Mr. Bloom began researching food waste in 2005 after doing volunteer work at the D.C. Central Kitchen, an experience that awakened him to the impact of food waste.

“On a fundamental level it doesn’t make sense to me that we waste so much food when so many other people have trouble getting food,” he emphasizes. “There is a fundamental incongruity in that, which needs to be addressed,” he says. He estimates that as much as 25 percent of the food we bring into our homes is wasted. The United Nations Food and Agriculture Organization (FAO) reports that an estimated one-third of the food produced worldwide for human consumption is wasted annually.

“On the big picture level, the biggest challenge is to get people to see that food waste is a problem,” Mr. Bloom continues. “For so long it has been seen as the cost of doing business and families have seen food waste as something that just happens.”

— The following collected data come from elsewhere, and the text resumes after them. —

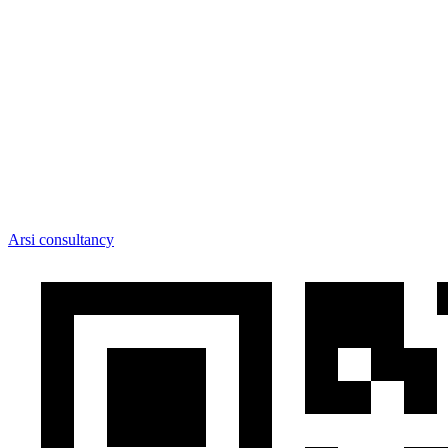
Arsi consultancy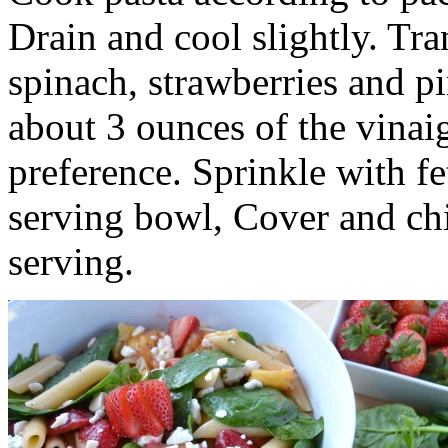
Drain and cool slightly. Tra
spinach, strawberries and p
about 3 ounces of the vinaig
preference. Sprinkle with fet
serving bowl, Cover and chil
serving.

Mr. Bloom says that there is a significant opportunity for households to reduce their food waste.  But he points out that getting consumers to change their behavior continues to be an uphill battle.

“Getting people to step back and see food waste for what it is and then change their behavior is a challenge because it means getting people to buy less food, which is easier said than done,” he explains.

In addition to its impact on food security, food waste also has consequences for the environment. In the United States more than 34 million tons of food is wasted annually. Much of this food waste ends up in landfills, where it produces methane, a greenhouse gas more than 20 times as potent as carbon dioxide. Mr. Bloom hopes that his blog will help others think about food waste in environmental terms.